Coordenação do cuidado e redução de desperdícios
Aline Conto reforçou como a IA pode ser uma aliada no enfrentamento de um dos maiores desafios do sistema: a descoordenação do cuidado. “Hoje o paciente se perde na rede. A IA pode ser essa bússola, orientando cada passo da jornada: da consulta ao exame, passando pelas linhas de cuidado mais adequadas.”
A executiva da Círculo Saúde citou o uso de IA na predição de sinistros e a importância de uma visão sistêmica. “Estamos condenados à eficiência operacional — como Fernando Torelly diz — e a IA é chave para esse processo”, argumentou.

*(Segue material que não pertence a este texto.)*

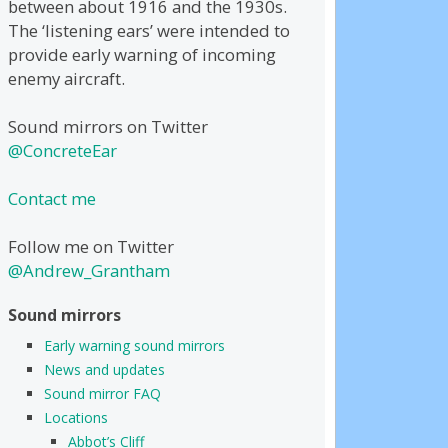
between about 1916 and the 1930s.
The ‘listening ears’ were intended to
provide early warning of incoming
enemy aircraft.
Sound mirrors on Twitter
@ConcreteEar
Contact me
Follow me on Twitter
@Andrew_Grantham
Sound mirrors
Early warning sound mirrors
News and updates
Sound mirror FAQ
Locations
Abbot’s Cliff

Integração de dados: ainda um grande obstáculo
A interoperabilidade também esteve em pauta. Firme analisou que o modelo atual da saúde suplementar ainda é centrado na produção, e não na saúde do paciente. “Enquanto não superarmos a mentalidade de que o dado pertence ao paciente e não à instituição, vamos continuar enxugando gelo.” Para avançar, defende acordos com parceiros e uma postura mais aberta para redistribuir os ganhos gerados pela eficiência.
Aline destacou que, mesmo dentro das instituições, integrar dados já é um desafio — o que dirá entre diferentes players. Ela vê na remuneração por valor uma possível alavanca para mudar essa lógica e revelou um desejo: “Imagino um aplicativo em que o paciente veja sua jornada, receba alertas de wearables e tenha tudo orquestrado por inteligência artificial.”
O futuro com mais integração, valor e sabedoria
Para Knupp, o futuro da saúde passa, inevitavelmente, por uma atenção primária fortalecida e por modelos de cuidado baseados em valor. “O sistema fragmentado não se sustenta”, afirmou, reforçando a necessidade de redes integradas e centradas no paciente.
Firme complementa essa visão com um alerta e uma esperança. Embora reconheça o potencial exponencial da inteligência artificial, ele destaca que o verdadeiro impacto virá das escolhas que forem feitas a partir de agora. “É preciso fazer boas escolhas para gerar valor não só aos negócios, mas principalmente aos pacientes.”
Em um cenário cada vez mais orientado por dados, eficiência e inovação, os líderes concordam: a tecnologia será essencial — mas continuará sendo o fator humano, guiado por propósito e sabedoria, o que realmente fará a diferença.